Top of DATA SUPPLIED
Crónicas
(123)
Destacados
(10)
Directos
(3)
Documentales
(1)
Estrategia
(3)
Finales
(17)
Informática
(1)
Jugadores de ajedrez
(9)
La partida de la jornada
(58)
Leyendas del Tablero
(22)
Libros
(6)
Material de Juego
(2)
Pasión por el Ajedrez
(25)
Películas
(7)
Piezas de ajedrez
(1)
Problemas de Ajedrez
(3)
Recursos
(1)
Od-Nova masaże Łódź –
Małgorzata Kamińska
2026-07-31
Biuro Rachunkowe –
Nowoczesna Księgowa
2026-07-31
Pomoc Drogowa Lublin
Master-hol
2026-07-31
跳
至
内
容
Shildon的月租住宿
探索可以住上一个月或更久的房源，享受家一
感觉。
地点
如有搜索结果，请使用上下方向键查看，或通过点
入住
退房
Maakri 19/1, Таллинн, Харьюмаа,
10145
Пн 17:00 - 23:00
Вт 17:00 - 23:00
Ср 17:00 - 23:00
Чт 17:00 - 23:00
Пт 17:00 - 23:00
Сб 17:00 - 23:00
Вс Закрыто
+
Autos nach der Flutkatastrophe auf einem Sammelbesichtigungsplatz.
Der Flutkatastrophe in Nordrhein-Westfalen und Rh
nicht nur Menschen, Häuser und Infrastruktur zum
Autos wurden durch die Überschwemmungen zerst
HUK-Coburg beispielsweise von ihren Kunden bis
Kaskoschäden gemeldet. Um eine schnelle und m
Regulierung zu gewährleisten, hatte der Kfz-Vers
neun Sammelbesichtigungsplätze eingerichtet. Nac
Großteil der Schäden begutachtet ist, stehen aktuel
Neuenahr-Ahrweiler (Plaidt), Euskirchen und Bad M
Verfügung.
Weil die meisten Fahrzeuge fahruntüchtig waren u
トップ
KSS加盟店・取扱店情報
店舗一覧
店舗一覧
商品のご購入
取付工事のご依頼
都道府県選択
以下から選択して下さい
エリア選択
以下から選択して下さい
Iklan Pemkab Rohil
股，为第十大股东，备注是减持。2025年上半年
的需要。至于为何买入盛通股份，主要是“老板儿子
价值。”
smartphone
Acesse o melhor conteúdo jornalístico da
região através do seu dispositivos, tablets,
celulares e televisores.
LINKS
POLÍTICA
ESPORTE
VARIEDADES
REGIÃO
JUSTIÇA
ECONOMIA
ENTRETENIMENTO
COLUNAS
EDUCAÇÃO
Bottom of DATA SUPPLIED
# EXERCISE DESCRIPTION
Find the number of lines in the entries above that hold the string "Autos", and write only that number.

# ANSWER SPACE
2